**Exercise:** Here you must reproduce each line of the data exactly.

**Input material:**
=== Begin Enclosure ===
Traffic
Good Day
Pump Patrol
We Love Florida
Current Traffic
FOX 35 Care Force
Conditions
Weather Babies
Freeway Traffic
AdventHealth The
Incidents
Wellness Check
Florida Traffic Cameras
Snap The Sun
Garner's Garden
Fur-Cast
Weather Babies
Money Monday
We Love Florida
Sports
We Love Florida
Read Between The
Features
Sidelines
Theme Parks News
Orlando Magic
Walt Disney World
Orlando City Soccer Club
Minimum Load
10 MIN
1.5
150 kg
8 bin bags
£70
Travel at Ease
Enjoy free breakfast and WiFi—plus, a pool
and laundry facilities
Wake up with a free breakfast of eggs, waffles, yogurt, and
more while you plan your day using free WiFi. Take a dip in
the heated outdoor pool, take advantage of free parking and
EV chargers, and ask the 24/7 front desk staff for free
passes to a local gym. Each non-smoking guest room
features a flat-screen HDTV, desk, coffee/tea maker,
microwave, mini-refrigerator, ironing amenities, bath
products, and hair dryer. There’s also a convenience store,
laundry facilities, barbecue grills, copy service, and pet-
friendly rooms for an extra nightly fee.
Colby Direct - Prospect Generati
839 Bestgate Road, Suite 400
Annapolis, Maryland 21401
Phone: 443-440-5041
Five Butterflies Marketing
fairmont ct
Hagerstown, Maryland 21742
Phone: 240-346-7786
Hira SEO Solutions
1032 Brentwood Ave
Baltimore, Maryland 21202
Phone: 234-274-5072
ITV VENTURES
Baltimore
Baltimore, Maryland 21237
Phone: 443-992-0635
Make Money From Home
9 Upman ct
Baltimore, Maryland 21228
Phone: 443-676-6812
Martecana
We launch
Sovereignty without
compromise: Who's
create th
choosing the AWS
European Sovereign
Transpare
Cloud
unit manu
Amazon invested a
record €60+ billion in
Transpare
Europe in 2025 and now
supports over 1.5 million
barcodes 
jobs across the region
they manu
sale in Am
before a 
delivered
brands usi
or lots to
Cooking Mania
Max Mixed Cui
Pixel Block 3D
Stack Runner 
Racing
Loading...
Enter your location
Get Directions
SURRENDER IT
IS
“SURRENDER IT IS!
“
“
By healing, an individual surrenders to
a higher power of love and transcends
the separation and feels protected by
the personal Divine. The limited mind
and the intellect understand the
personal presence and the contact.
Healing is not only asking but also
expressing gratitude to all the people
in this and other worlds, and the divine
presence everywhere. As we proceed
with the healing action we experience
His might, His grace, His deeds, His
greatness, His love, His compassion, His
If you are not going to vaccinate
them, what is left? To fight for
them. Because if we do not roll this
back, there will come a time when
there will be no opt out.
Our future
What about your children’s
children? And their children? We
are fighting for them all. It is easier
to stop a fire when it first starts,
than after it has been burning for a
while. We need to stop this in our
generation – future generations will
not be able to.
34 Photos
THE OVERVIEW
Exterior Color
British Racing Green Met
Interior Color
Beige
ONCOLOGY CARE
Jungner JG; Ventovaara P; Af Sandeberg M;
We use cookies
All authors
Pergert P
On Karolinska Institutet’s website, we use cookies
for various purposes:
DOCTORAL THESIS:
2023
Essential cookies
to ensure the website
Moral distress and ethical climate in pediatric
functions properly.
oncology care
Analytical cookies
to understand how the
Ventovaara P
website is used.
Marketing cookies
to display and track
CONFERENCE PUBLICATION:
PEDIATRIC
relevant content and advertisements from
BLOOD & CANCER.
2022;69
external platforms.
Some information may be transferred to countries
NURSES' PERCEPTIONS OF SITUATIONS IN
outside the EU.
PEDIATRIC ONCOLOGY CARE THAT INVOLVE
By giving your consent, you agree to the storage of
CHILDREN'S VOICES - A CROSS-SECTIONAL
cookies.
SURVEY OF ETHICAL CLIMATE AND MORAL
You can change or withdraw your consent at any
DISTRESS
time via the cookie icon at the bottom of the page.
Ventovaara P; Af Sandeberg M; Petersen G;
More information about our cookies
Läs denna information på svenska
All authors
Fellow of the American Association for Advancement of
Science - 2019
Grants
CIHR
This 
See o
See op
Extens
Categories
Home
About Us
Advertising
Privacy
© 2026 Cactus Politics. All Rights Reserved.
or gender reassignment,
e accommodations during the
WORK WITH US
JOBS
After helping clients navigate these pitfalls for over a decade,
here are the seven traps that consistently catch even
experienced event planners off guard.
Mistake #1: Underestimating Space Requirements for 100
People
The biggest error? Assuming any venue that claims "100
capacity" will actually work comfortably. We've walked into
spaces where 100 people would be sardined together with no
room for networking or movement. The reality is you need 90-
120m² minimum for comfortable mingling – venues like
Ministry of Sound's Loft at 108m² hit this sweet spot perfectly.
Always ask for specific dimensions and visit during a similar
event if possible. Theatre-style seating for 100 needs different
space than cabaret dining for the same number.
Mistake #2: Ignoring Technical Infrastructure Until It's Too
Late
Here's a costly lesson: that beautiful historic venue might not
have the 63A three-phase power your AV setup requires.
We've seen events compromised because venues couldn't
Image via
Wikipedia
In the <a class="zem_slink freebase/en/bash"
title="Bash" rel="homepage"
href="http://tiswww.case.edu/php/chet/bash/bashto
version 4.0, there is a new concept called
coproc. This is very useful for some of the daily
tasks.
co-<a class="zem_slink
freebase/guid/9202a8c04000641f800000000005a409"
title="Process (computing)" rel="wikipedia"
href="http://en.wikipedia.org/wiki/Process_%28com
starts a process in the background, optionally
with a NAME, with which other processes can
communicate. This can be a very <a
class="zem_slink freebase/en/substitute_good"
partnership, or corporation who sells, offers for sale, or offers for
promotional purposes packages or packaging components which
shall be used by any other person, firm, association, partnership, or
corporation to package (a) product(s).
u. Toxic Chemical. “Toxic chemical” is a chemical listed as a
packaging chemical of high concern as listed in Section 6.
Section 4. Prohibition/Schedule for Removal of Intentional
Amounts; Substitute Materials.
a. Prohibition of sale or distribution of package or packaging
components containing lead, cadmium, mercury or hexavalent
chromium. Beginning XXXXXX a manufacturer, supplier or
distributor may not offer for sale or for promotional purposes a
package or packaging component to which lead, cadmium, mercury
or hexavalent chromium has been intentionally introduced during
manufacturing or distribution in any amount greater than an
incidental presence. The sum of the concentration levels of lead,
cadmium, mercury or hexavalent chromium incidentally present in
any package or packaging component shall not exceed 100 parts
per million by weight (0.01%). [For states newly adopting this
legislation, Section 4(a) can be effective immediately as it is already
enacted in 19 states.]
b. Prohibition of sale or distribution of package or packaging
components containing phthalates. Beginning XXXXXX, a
=== End Enclosure ===
**Result of the exercise:**
Traffic
Good Day
Pump Patrol
We Love Florida
Current Traffic
FOX 35 Care Force
Conditions
Weather Babies
Freeway Traffic
AdventHealth The
Incidents
Wellness Check
Florida Traffic Cameras
Snap The Sun
Garner's Garden
Fur-Cast
Weather Babies
Money Monday
We Love Florida
Sports
We Love Florida
Read Between The
Features
Sidelines
Theme Parks News
Orlando Magic
Walt Disney World
Orlando City Soccer Club
Minimum Load
10 MIN
1.5
150 kg
8 bin bags
£70
Travel at Ease
Enjoy free breakfast and WiFi—plus, a pool
and laundry facilities
Wake up with a free breakfast of eggs, waffles, yogurt, and
more while you plan your day using free WiFi. Take a dip in
the heated outdoor pool, take advantage of free parking and
EV chargers, and ask the 24/7 front desk staff for free
passes to a local gym. Each non-smoking guest room
features a flat-screen HDTV, desk, coffee/tea maker,
microwave, mini-refrigerator, ironing amenities, bath
products, and hair dryer. There’s also a convenience store,
laundry facilities, barbecue grills, copy service, and pet-
friendly rooms for an extra nightly fee.
Colby Direct - Prospect Generati
839 Bestgate Road, Suite 400
Annapolis, Maryland 21401
Phone: 443-440-5041
Five Butterflies Marketing
fairmont ct
Hagerstown, Maryland 21742
Phone: 240-346-7786
Hira SEO Solutions
1032 Brentwood Ave
Baltimore, Maryland 21202
Phone: 234-274-5072
ITV VENTURES
Baltimore
Baltimore, Maryland 21237
Phone: 443-992-0635
Make Money From Home
9 Upman ct
Baltimore, Maryland 21228
Phone: 443-676-6812
Martecana
We launch
Sovereignty without
compromise: Who's
create th
choosing the AWS
European Sovereign
Transpare
Cloud
unit manu
Amazon invested a
record €60+ billion in
Transpare
Europe in 2025 and now
supports over 1.5 million
barcodes 
jobs across the region
they manu
sale in Am
before a 
delivered
brands usi
or lots to
Cooking Mania
Max Mixed Cui
Pixel Block 3D
Stack Runner 
Racing
Loading...
Enter your location
Get Directions
SURRENDER IT
IS
“SURRENDER IT IS!
“
“
By healing, an individual surrenders to
a higher power of love and transcends
the separation and feels protected by
the personal Divine. The limited mind
and the intellect understand the
personal presence and the contact.
Healing is not only asking but also
expressing gratitude to all the people
in this and other worlds, and the divine
presence everywhere. As we proceed
with the healing action we experience
His might, His grace, His deeds, His
greatness, His love, His compassion, His
If you are not going to vaccinate
them, what is left? To fight for
them. Because if we do not roll this
back, there will come a time when
there will be no opt out.
Our future
What about your children’s
children? And their children? We
are fighting for them all. It is easier
to stop a fire when it first starts,
than after it has been burning for a
while. We need to stop this in our
generation – future generations will
not be able to.
34 Photos
THE OVERVIEW
Exterior Color
British Racing Green Met
Interior Color
Beige
ONCOLOGY CARE
Jungner JG; Ventovaara P; Af Sandeberg M;
We use cookies
All authors
Pergert P
On Karolinska Institutet’s website, we use cookies
for various purposes:
DOCTORAL THESIS:
2023
Essential cookies
to ensure the website
Moral distress and ethical climate in pediatric
functions properly.
oncology care
Analytical cookies
to understand how the
Ventovaara P
website is used.
Marketing cookies
to display and track
CONFERENCE PUBLICATION:
PEDIATRIC
relevant content and advertisements from
BLOOD & CANCER.
2022;69
external platforms.
Some information may be transferred to countries
NURSES' PERCEPTIONS OF SITUATIONS IN
outside the EU.
PEDIATRIC ONCOLOGY CARE THAT INVOLVE
By giving your consent, you agree to the storage of
CHILDREN'S VOICES - A CROSS-SECTIONAL
cookies.
SURVEY OF ETHICAL CLIMATE AND MORAL
You can change or withdraw your consent at any
DISTRESS
time via the cookie icon at the bottom of the page.
Ventovaara P; Af Sandeberg M; Petersen G;
More information about our cookies
Läs denna information på svenska
All authors
Fellow of the American Association for Advancement of
Science - 2019
Grants
CIHR
This 
See o
See op
Extens
Categories
Home
About Us
Advertising
Privacy
© 2026 Cactus Politics. All Rights Reserved.
or gender reassignment,
e accommodations during the
WORK WITH US
JOBS
After helping clients navigate these pitfalls for over a decade,
here are the seven traps that consistently catch even
experienced event planners off guard.
Mistake #1: Underestimating Space Requirements for 100
People
The biggest error? Assuming any venue that claims "100
capacity" will actually work comfortably. We've walked into
spaces where 100 people would be sardined together with no
room for networking or movement. The reality is you need 90-
120m² minimum for comfortable mingling – venues like
Ministry of Sound's Loft at 108m² hit this sweet spot perfectly.
Always ask for specific dimensions and visit during a similar
event if possible. Theatre-style seating for 100 needs different
space than cabaret dining for the same number.
Mistake #2: Ignoring Technical Infrastructure Until It's Too
Late
Here's a costly lesson: that beautiful historic venue might not
have the 63A three-phase power your AV setup requires.
We've seen events compromised because venues couldn't
Image via
Wikipedia
In the <a class="zem_slink freebase/en/bash"
title="Bash" rel="homepage"
href="http://tiswww.case.edu/php/chet/bash/bashto
version 4.0, there is a new concept called
coproc. This is very useful for some of the daily
tasks.
co-<a class="zem_slink
freebase/guid/9202a8c04000641f800000000005a409"
title="Process (computing)" rel="wikipedia"
href="http://en.wikipedia.org/wiki/Process_%28com
starts a process in the background, optionally
with a NAME, with which other processes can
communicate. This can be a very <a
class="zem_slink freebase/en/substitute_good"
partnership, or corporation who sells, offers for sale, or offers for
promotional purposes packages or packaging components which
shall be used by any other person, firm, association, partnership, or
corporation to package (a) product(s).
u. Toxic Chemical. “Toxic chemical” is a chemical listed as a
packaging chemical of high concern as listed in Section 6.
Section 4. Prohibition/Schedule for Removal of Intentional
Amounts; Substitute Materials.
a. Prohibition of sale or distribution of package or packaging
components containing lead, cadmium, mercury or hexavalent
chromium. Beginning XXXXXX a manufacturer, supplier or
distributor may not offer for sale or for promotional purposes a
package or packaging component to which lead, cadmium, mercury
or hexavalent chromium has been intentionally introduced during
manufacturing or distribution in any amount greater than an
incidental presence. The sum of the concentration levels of lead,
cadmium, mercury or hexavalent chromium incidentally present in
any package or packaging component shall not exceed 100 parts
per million by weight (0.01%). [For states newly adopting this
legislation, Section 4(a) can be effective immediately as it is already
enacted in 19 states.]
b. Prohibition of sale or distribution of package or packaging
components containing phthalates. Beginning XXXXXX, a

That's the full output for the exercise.